Der Vormarsch der Populisten könnte die EU handlungsunfähig machen. Ein fragmentiertes Europa ist ein schwaches Europa, das auf Pekings unfairen Wettbewerb oder die Machtansprüche im Südchinesischen Meer keine Antworten hat. Ein schwaches und zerstrittenes Europa wird die Ukraine fallen lassen, sich Wladimir Putins imperialen Plänen nicht länger entgegenstellen.
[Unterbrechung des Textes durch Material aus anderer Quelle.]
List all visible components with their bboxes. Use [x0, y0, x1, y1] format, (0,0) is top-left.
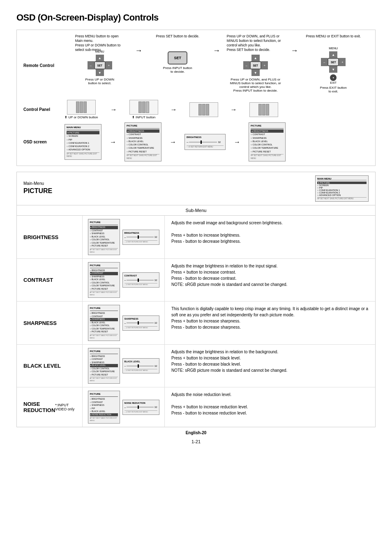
menu-label2: MENU: [329, 46, 338, 50]
main-menu-osd-right: MAIN MENU ● PICTURE ○ SCREEN ○ PIP ○ CON…: [315, 175, 369, 202]
cp-panel-4: [249, 102, 278, 117]
brightness-osd: PICTURE ● BRIGHTNESS ○ CONTRAST ○ SHARPN…: [88, 219, 159, 255]
brightness-row: BRIGHTNESS PICTURE ● BRIGHTNESS ○ CONTRA…: [17, 216, 375, 259]
osd-brightness-slider: BRIGHTNESS – 32 – +0 SET RETURN EXIT MEN…: [184, 134, 226, 150]
left-btn2: –: [243, 61, 250, 69]
arrow-3: →: [291, 34, 298, 55]
noise-reduction-label: NOISE REDUCTION: [23, 401, 55, 413]
cp-label-1: ⬆ UP or DOWN button: [65, 115, 98, 119]
exit-btn-label: Press EXIT buttonto exit.: [320, 86, 347, 93]
sharpness-osd-col: PICTURE ○ BRIGHTNESS ○ CONTRAST ● SHARPN…: [83, 302, 165, 344]
right-btn2: +: [261, 61, 268, 69]
contrast-osd: PICTURE ○ BRIGHTNESS ● CONTRAST ○ SHARPN…: [88, 262, 159, 298]
up-down-select-label2: Press UP or DOWN, and PLUS orMINUS butto…: [230, 78, 281, 92]
osd-picture-menu: PICTURE ● BRIGHTNESS ○ CONTRAST ○ SHARPN…: [125, 122, 161, 161]
sub-menu-header: Sub-Menu: [17, 205, 375, 216]
brightness-slider-panel: BRIGHTNESS – 32 – +0 SET RETURN EXIT MEN…: [122, 230, 159, 245]
noise-reduction-desc: Adjusts the noise reduction level. Press…: [165, 387, 375, 427]
up-down-select-label: Press UP or DOWNbutton to select.: [85, 78, 114, 85]
black-level-osd-col: PICTURE ○ BRIGHTNESS ○ CONTRAST ○ SHARPN…: [83, 345, 165, 387]
remote-control-label: Remote Control: [23, 63, 65, 68]
noise-reduction-sublabel: *:INPUT VIDEO only: [55, 403, 76, 411]
sharpness-slider-panel: SHARPNESS – 32 – +0 SET RETURN EXIT MENU: [122, 315, 159, 331]
english-label: English-20: [16, 431, 376, 435]
sharpness-osd: PICTURE ○ BRIGHTNESS ○ CONTRAST ● SHARPN…: [88, 305, 159, 341]
menu-label: MENU: [95, 50, 104, 53]
step2-desc: Press SET button to decide.: [156, 34, 199, 49]
flow-step-4: Press MENU or EXIT button to exit. MENU …: [298, 34, 369, 93]
exit-label: EXIT: [330, 81, 337, 84]
down-btn2: ▼: [251, 69, 260, 76]
exit-btn-circle: ●: [330, 74, 337, 81]
main-header: Main-Menu PICTURE MAIN MENU ● PICTURE ○ …: [17, 172, 375, 205]
contrast-row: CONTRAST PICTURE ○ BRIGHTNESS ● CONTRAST…: [17, 259, 375, 302]
cp-panel-3: [189, 102, 218, 117]
noise-reduction-osd: PICTURE ○ BRIGHTNESS ○ CONTRAST ○ SHARPN…: [88, 391, 159, 424]
cp-arrow-1: →: [111, 106, 117, 113]
osd-arrow-1: →: [110, 138, 116, 146]
sub-menu-label: Sub-Menu: [186, 208, 207, 213]
up-btn3: ▲: [329, 51, 337, 58]
arrow-1: →: [135, 34, 143, 55]
brightness-osd-col: PICTURE ● BRIGHTNESS ○ CONTRAST ○ SHARPN…: [83, 216, 165, 258]
set-btn-center2: SET: [250, 61, 261, 69]
brightness-label-col: BRIGHTNESS: [17, 216, 83, 258]
page-title: OSD (On-Screen-Display) Controls: [16, 12, 376, 23]
set-btn-center: SET: [94, 61, 106, 69]
sharpness-label: SHARPNESS: [23, 320, 57, 326]
flow-step-3: Press UP or DOWN, and PLUS or MINUS butt…: [220, 34, 291, 92]
contrast-osd-col: PICTURE ○ BRIGHTNESS ● CONTRAST ○ SHARPN…: [83, 259, 165, 302]
osd-arrow-2: →: [170, 138, 176, 146]
osd-picture-menu-2: PICTURE ● BRIGHTNESS ○ CONTRAST ○ SHARPN…: [249, 122, 286, 161]
black-level-label: BLACK LEVEL: [23, 363, 61, 369]
arrow-2: →: [213, 34, 220, 55]
cp-arrow-2: →: [171, 106, 177, 113]
black-level-desc: Adjusts the image brightness in relation…: [165, 345, 375, 387]
black-level-row: BLACK LEVEL PICTURE ○ BRIGHTNESS ○ CONTR…: [17, 345, 375, 388]
brightness-picture-panel: PICTURE ● BRIGHTNESS ○ CONTRAST ○ SHARPN…: [88, 219, 120, 255]
contrast-label: CONTRAST: [23, 277, 53, 283]
left-btn: –: [88, 61, 94, 69]
sharpness-desc: This function is digitally capable to ke…: [165, 302, 375, 344]
brightness-label: BRIGHTNESS: [23, 234, 58, 240]
input-decide-label: Press INPUT buttonto decide.: [163, 66, 192, 74]
sharpness-label-col: SHARPNESS: [17, 302, 83, 344]
down-btn: ▼: [96, 69, 104, 76]
up-btn: ▲: [96, 55, 104, 61]
flow-step-2: Press SET button to decide. SET Press IN…: [143, 34, 213, 74]
main-menu-title: PICTURE: [23, 186, 315, 196]
contrast-desc: Adjusts the image brightness in relation…: [165, 259, 375, 302]
right-btn: +: [106, 61, 112, 69]
cp-step1: ⬆ UP or DOWN button: [65, 100, 98, 119]
cp-panel-2: [129, 100, 158, 115]
sharpness-row: SHARPNESS PICTURE ○ BRIGHTNESS ○ CONTRAS…: [17, 302, 375, 345]
noise-reduction-osd-col: PICTURE ○ BRIGHTNESS ○ CONTRAST ○ SHARPN…: [83, 387, 165, 427]
main-menu-section: Main-Menu PICTURE MAIN MENU ● PICTURE ○ …: [16, 172, 376, 427]
contrast-slider-panel: CONTRAST – 32 – +0 SET RETURN EXIT MENU: [122, 272, 159, 288]
noise-reduction-label-col: NOISE REDUCTION *:INPUT VIDEO only: [17, 387, 83, 427]
control-panel-label: Control Panel: [23, 107, 65, 112]
flow-diagram-section: Remote Control Press MENU button to open…: [16, 30, 376, 166]
osd-screen-label: OSD screen: [23, 140, 65, 144]
cp-arrow-3: →: [231, 106, 237, 113]
cp-step4: [249, 102, 278, 117]
main-menu-label: Main-Menu: [23, 181, 315, 186]
osd-main-menu: MAIN MENU ● PICTURE ○ SCREEN ○ PIP ○ CON…: [65, 124, 101, 160]
black-level-slider-panel: BLACK LEVEL – 32 – +0 SET RETURN EXIT ME…: [122, 358, 159, 373]
noise-reduction-row: NOISE REDUCTION *:INPUT VIDEO only PICTU…: [17, 387, 375, 427]
brightness-desc: Adjusts the overall image and background…: [165, 216, 375, 258]
black-level-picture-panel: PICTURE ○ BRIGHTNESS ○ CONTRAST ○ SHARPN…: [88, 348, 120, 384]
cp-panel-1: [67, 100, 96, 115]
step3-desc: Press UP or DOWN, and PLUS or MINUS butt…: [227, 34, 284, 52]
sharpness-picture-panel: PICTURE ○ BRIGHTNESS ○ CONTRAST ● SHARPN…: [88, 305, 120, 341]
down-btn3: ▼: [329, 66, 337, 73]
up-btn2: ▲: [251, 55, 260, 61]
cp-step2: ⬆ INPUT button: [129, 100, 158, 119]
contrast-label-col: CONTRAST: [17, 259, 83, 302]
set-button-large: SET: [168, 51, 187, 64]
left-btn3: –: [321, 58, 327, 66]
flow-step-1: Press MENU button to open Main menu.Pres…: [65, 34, 135, 85]
cp-label-2: ⬆ INPUT button: [132, 115, 156, 119]
page-number: 1-21: [16, 439, 376, 444]
set-btn-center3: SET: [327, 58, 339, 66]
Immerhin ist jetzt klar, wer extremistische Parteien wählt, wählt mehr Einfluss für Russland und China. Die selbst ernannten Patrioten verkaufen offenbar recht bereitwillig die Interessen ihrer Heimatländer. Das Erwachen der Ermittlungsbehörden und der Regierungen kommt spät. Ermittler müssen Geldflüssen systematischer nachgehen, Regierungen aktiver gegen Desinformation vorgehen. Demokratie muss wehrhaft werden, oder sie wird sich gegen autoritäre Regimes nicht behaupten können.»